A similar use of the Court’s discretion is warranted in the case at bar. This Court recognizes that Mr. and Mrs. Gam-moh’s current financial situation, including Mr. Gammoh’s temporary health problems, and the Gammohs’ upcoming divorce, as mitigating factors in reducing the amount of their student loan debt to be found nondis-ehargeable. Furthermore, there is no indication that the Gammohs were attempting to abuse the student loan system by having their loans discharged immediately upon graduation or prior to their embarking on lucrative careers. Accordingly, this Court in its discretion finds that a reduction in the amount to be exempted from discharge is appropriate in the present case.
This Court rules that the student loan of Plaintiff Yousef S. Gammoh will be reduced- and found nondischargeable in the amount of Three Thousand Five Hundred and 00/100 *712Dollars ($3,500.00). The student loan of Plaintiff Ruth E. Gammoh will likewise be reduced and found nondischargable in the amount of Two Thousand and 00/100 Dollars ($2,000l00).

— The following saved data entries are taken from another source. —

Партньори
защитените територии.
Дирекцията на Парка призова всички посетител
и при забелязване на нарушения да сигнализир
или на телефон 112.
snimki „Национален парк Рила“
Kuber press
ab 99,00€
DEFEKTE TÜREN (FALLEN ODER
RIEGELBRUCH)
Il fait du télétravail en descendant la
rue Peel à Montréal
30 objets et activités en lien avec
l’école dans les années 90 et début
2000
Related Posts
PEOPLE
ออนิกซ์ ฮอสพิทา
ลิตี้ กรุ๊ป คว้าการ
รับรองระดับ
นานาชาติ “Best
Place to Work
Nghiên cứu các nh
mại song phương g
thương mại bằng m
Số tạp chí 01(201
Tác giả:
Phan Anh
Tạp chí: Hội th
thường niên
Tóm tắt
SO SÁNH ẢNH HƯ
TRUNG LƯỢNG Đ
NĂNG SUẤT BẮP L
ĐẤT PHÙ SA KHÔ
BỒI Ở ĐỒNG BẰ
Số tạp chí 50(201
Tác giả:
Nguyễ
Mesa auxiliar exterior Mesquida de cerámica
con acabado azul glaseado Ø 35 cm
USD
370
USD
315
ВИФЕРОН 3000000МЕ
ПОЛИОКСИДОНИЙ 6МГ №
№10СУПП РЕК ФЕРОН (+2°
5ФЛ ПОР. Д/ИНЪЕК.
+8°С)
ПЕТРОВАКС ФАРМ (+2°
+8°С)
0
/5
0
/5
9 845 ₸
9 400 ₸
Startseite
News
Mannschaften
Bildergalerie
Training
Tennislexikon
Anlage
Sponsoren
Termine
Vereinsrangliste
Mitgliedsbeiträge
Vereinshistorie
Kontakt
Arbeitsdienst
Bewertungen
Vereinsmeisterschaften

In reaching the conclusions found herein, the Court has considered the demeanor of all the evidence, exhibits and arguments of counsel regardless of whether or not they are specifically referred to in this Opinion.
Accordingly, it is
It is further ORDERED that the student loans of Plaintiff Yousef S. Gammoh be, and are hereby, held NONDISCHARGABLE in the amount of Three Thousand Five Hundred and 00/100 Dollars ($3,500.00) under 11 U.S.C. § 523(a)(8)(B).
It is further ORDERED that the student loans of Plaintiff Ruth E. Gammoh be, and are hereby, held NONDISCHARGABLE in the amount of Two Thousand and 00/100 Dollars ($2000.00) under 11 U.S.C. § 523(a)(8)(B).
It is further ORDERED that all of the remainder of the Plaintiffs’ educational loans and all interest be, and are hereby, held to be DISCHARGEABLE under 11 U.S.C. § 523(a)(8)(B).
It is further ORDERED that the parties submit to the Court, within fourteen (14) days, a schedule for repayment of the above debt within six (6) years of the date of this Order.